Veröffentlichungen und Präsentationen

The calculation of additional losses in induction machines is a challenging task. In skewed motors, a part of these losses is connected to the phenomena of inter-bar currents. Inter-bar currents flow between adjacent bars through the rotor lamination. Since they are aligned perpendicular to bar currents, they cannot be calculated with 2D FEM, where the motor geometry is cut perpendicular to its axial direction. The proposed numerical model is used to study the influence of inter-bar currents by investigating the three dimensional field solution in COMSOL Multiphysics®.

Since the focus is on the rotor, the whole stator geometry is replaced by surface current densities in terms of Neumann boundary conditions. This includes the winding heads. In a real motor the rotor iron consists of laminated iron sheets. The sheets prevent eddy currents from flowing in axial direction, since the lamination is electrically insulating. The thickness of one sheet is often only about 0.5 mm. This can lead to a rotor package, which carries dozens of sheets, depending on the motors length. Simulating such a detailed rotor with FEM can lead to a very fine mesh. To bypass this, an alternative way of modeling the rotor lamination is presented. The simplifications help to reduce the size and by this also the effort to solve the model. The theory behind them and all needed equations are presented and explained. Different ways to introduce inter-bar resistances are shown, including their advantages and disadvantages.

The model of the motor is described within the “Magnetic Fields” and the “Magnetic and Electrical Fields” interface of the AC/DC Module. The study type is harmonic and the coordinate system is fixed to the rotor.

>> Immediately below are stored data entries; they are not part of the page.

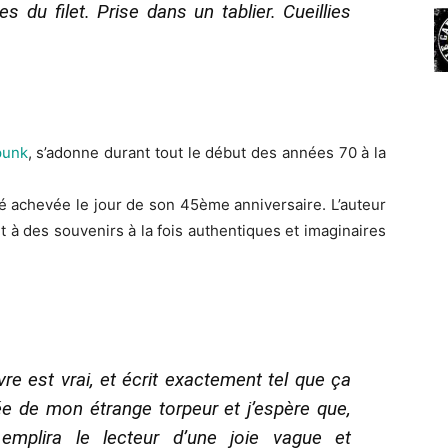
s du filet. Prise dans un tablier. Cueillies
punk
, s’adonne durant tout le début des années 70 à la
té achevée le jour de son 45ème anniversaire. L’auteur
tait à des souvenirs à la fois authentiques et imaginaires
vre est vrai, et écrit exactement tel que ça
rée de mon étrange torpeur et j’espère que,
emplira le lecteur d’une joie vague et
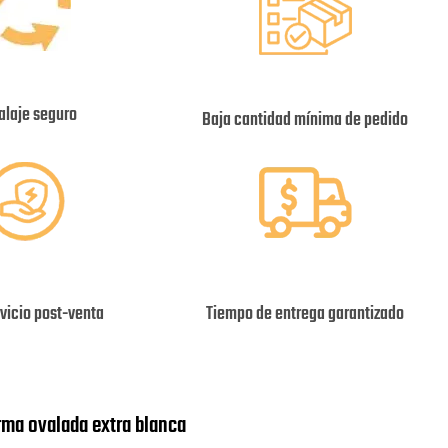
laje seguro
Baja cantidad mínima de pedido
vicio post-venta
Tiempo de entrega garantizado
orma ovalada extra blanca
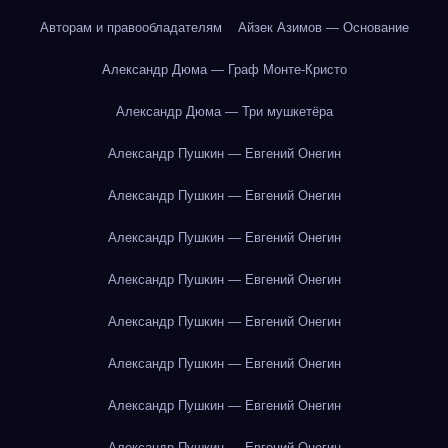
Авторам и правообладателям
Айзек Азимов — Основание
Александр Дюма — Граф Монте-Кристо
Александр Дюма — Три мушкетёра
Александр Пушкин — Евгений Онегин
Александр Пушкин — Евгений Онегин
Александр Пушкин — Евгений Онегин
Александр Пушкин — Евгений Онегин
Александр Пушкин — Евгений Онегин
Александр Пушкин — Евгений Онегин
Александр Пушкин — Евгений Онегин
Александр Пушкин — Евгений Онегин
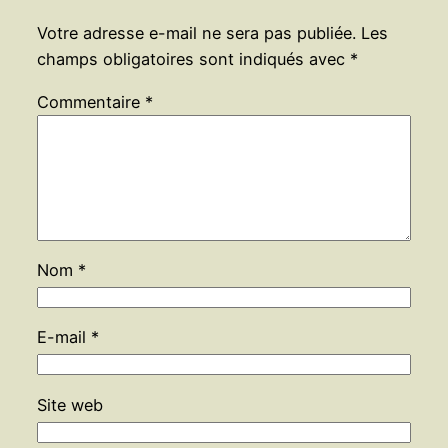
Votre adresse e-mail ne sera pas publiée.
Les
champs obligatoires sont indiqués avec
*
Commentaire
*
Nom
*
E-mail
*
Site web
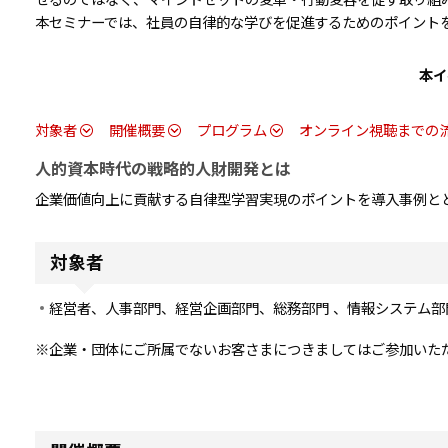
せるのではなく、マインドセットの変革・行動変容を促す取り組
本セミナーでは、社員の自律的な学びを促進するためのポイント
本イ
対象者
開催概要
プログラム
オンライン視聴までの
人的資本時代の戦略的人財開発とは
企業価値向上に貢献する自律型学習実現のポイントを導入事例と
対象者
経営者、人事部門、経営企画部門、総務部門 、情報システム部
※企業・団体にご所属でないお客さまにつきましてはご参加いた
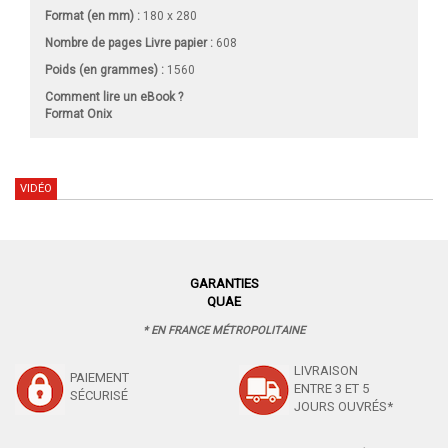
Format (en mm)
:
180 x 280
Nombre de pages
Livre papier
:
608
Poids (en grammes) :
1560
Comment lire un eBook ?
Format Onix
VIDÉO
GARANTIES
QUAE
* EN FRANCE MÉTROPOLITAINE
LIVRAISON
PAIEMENT
ENTRE 3 ET 5
SÉCURISÉ
JOURS OUVRÉS*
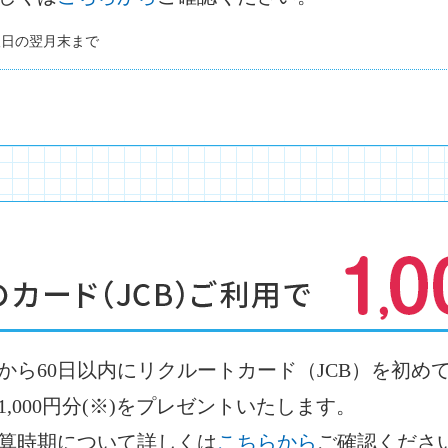
取日の翌月末まで
から60日以内にリクルートカード（JCB）を初め
,000円分(※)をプレゼントいたします。
算時期について詳しくは
こちらから
ご確認くださ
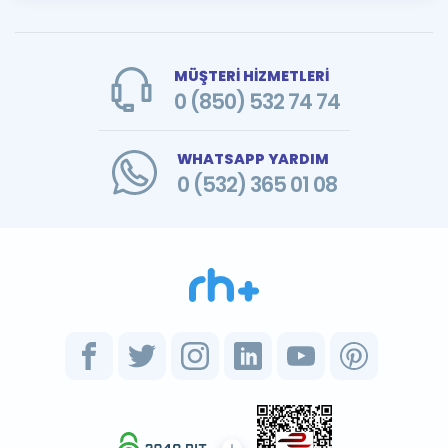
MÜŞTERİ HİZMETLERİ
0 (850) 532 74 74
WHATSAPP YARDIM
0 (532) 365 01 08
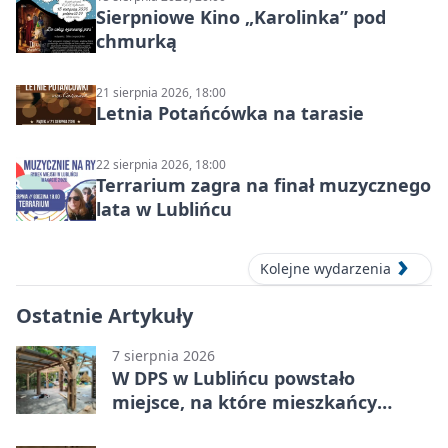
Sierpniowe Kino „Karolinka” pod
chmurką
21 sierpnia 2026, 18:00
Letnia Potańcówka na tarasie
22 sierpnia 2026, 18:00
Terrarium zagra na finał muzycznego
lata w Lublińcu
Kolejne wydarzenia
Ostatnie Artykuły
7 sierpnia 2026
W DPS w Lublińcu powstało
miejsce, na które mieszkańcy
czekali od lat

The results of the model show the influence of inter-bar currents on the distribution of resistive losses in the short circuit cage, in the iron and in the inter-bar resistance regions. Since the motors torque heavily depends on the rotor losses, the torque can be calculated as a function of the inter-bar resistance. With the chosen approach to respect the rotor stacking, it is possible to investigate the behavior of inter-bar currents for different rotor laminations.